Friday the 13th

US | 1980 | Directed by Sean Cunningham

Logline: A group of camp counsellors is stalked and brutally murdered by an unknown assailant while trying to reopen a summer camp which, years before, was the site of a child’s drowning. 

I don’t have a lot of good things to say about this flick, despite its cult following, and the massive wake of copycats that followed. The intent is obvious, there is some aptitude, for sure, but the delivery and execution has dated something chronic! To be honest, it’s a real hack job (pun intended). In a making of featurette on the DVD producer/director Sean Cunningham admits he blatantly fashioned the horror after seeing how massively successful Halloween (1978) has been at the box office. He had a provocative title (during production, however, it was known as A Long Night at Camp Blood) and he sold the idea of a "stalk’n’slasher" to all who’d indulge him. Screenwriter Victor Miller also openly admits he borrowed everything he could from every horror movie he’d seen. 

The result spawned more sequels than any other movie in history. To date there are eleven movies in the Friday the 13th series (as well as a late 80s television series, a 2009 re-imagining of the first movie, and apparently a TV re-boot and sequel to the remake in the pipeline). Do the sequels get better or worse? That is entirely debatable. Fans of the series all have their own personal favourites (many rate Part 2 highly, despite it receiving some of the worst cuts from the MPAA), some diehards lament when the series “jumped the shark”, while others state emphatically that Jason Voorhees is the ultimate horror villain. My "fave" of the series is probably The Final Chapter (1984), where Tom Savini pulled out all the stops, Crispin Glover plays an hilarious, brokenhearted Romeo, and hockey-masked Jason Voorhees has become one relentless demonic butcher indeed. 

So is there anything going for Friday the 13th? Hmmm. Oh yes, Tom Savini’s special effects work, although most of the murders happen off-screen. Unfortunately Cunningham was forced to trim the effects work in order to receive the R rating (and not an X). Cunningham and Wes Craven had made The Last House on the Left (1972), which was originally slapped with an X rating after several submissions, but, notoriously, Craven wrangled an MPAA friend of his to give him an illegitimate R rating seal of approval so he could release it uncut! Cunningham knew that the board of censors had become savvy with the amount of onscreen violence being depicted in horror movies, and he needed the official R to ensue a wide release. 
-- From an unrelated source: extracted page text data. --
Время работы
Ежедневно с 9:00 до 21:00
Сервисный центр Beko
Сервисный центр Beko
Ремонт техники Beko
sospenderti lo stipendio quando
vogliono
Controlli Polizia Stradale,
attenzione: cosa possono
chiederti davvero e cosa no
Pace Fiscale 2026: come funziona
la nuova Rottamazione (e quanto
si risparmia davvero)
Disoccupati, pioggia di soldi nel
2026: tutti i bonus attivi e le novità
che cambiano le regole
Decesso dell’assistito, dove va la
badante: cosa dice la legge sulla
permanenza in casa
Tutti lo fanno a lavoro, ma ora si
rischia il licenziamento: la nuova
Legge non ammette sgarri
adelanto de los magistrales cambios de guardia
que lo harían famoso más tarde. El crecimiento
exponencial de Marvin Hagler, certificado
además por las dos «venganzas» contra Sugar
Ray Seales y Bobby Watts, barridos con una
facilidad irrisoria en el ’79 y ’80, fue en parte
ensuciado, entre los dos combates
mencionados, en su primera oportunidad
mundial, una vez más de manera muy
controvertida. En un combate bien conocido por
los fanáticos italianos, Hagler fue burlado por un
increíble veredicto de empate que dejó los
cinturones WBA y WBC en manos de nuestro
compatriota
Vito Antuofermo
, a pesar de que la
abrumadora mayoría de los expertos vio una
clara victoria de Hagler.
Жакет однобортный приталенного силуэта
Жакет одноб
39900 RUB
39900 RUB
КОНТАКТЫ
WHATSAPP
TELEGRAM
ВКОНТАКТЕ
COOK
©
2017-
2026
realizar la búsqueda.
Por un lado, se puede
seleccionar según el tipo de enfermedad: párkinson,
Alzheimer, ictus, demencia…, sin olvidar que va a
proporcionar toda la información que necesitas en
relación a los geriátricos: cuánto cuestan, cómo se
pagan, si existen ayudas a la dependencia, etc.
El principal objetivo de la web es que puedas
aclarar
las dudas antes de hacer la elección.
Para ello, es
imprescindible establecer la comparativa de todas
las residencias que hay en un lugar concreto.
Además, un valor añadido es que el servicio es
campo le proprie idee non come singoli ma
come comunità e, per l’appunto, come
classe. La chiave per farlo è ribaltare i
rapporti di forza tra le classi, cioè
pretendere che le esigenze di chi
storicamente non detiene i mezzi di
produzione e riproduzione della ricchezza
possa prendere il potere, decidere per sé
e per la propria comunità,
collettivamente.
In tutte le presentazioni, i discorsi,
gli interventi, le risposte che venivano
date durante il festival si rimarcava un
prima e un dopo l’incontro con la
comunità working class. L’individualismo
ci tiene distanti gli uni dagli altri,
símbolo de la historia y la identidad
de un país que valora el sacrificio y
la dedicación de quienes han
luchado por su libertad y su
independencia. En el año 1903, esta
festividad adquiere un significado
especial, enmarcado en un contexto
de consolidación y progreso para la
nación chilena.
In an unprecedented move Paramount Pictures picked up the national distribution, while Warner Brothers handled foreign distribution. The movie racked in the millions, and had teenagers running screaming down the aisles in the droves, despite highbrow critics panning the film. Let's be real here, the movie hasn't so much as dated, it’s just taken me a long time to actually wake up and smell the coffee. They don’t make ‘em this bad anymore … Or do they? Yeah they do, but with bigger budgets. 

WARNING! CONTAINS SPOILER!

The plot, in a peanut shell, has a group of young counselors at jinxed Camp Crystal Lake being picked off in brutal fashion, one by one, leaving final girl Alice (Adrienne King) and Mrs. Voorhees (Betsy Palmer), mother of mongoloid Jason, a boy who drowned in the lake back in 1957. Mrs Voorhees only wants to protect the memory of her son by preventing the camp from operating, and to punish all these sinful, horny teenagers who never looked after her son. Friday the 13th is the only movie in the entire series not to feature Jason Voorhees as the killer. He begins his reign of carnage, wearing a burlap sack, in Part 2 (1981).

Kevin Bacon is the only actor in this movie who doesn’t shamefully overact, and then there is Adrienne King, who can’t even act at all. Of special note, King was stalked and terrorised after the movie came out and apart from her small role in the first sequel she has never acted again … whew). I’m sure Bacon has a guilty grin when he mentions this as part of his resume. Arguably his death is one of the best and most effective of the whole series: harpoon penetrates the bed he’s lying on and pierces up through his throat, with Tom Savini’s genuine pig’s blood providing a nice little geyser. Apart from Savini's work, the other element which lifts the movie’s game is Henry Manfredini’s inventive score with the now legendary “Ki Ki Ki … Ma Ma Ma” vocal echo effect. 

Friday the 13th may have spearheaded the 80s slasher era with the emphasis on graphic violence, but it was by no means the first horror movie to do so. Bob Clark’s Black Christmas (1974) had already been there (and with a lot more style and creepiness), while Mario Bava’s Twitch of the Death Nerve (1971) holds the bloodied body count crown high. But it's Halloween - curiously with almost no bloodshed - that remains my favourite, by a country mile. 

If you’re curious about where the slasher craze all began … throw a few grains of salt in the popcorn , some lashings of butter, and amuse yourself and a few mates.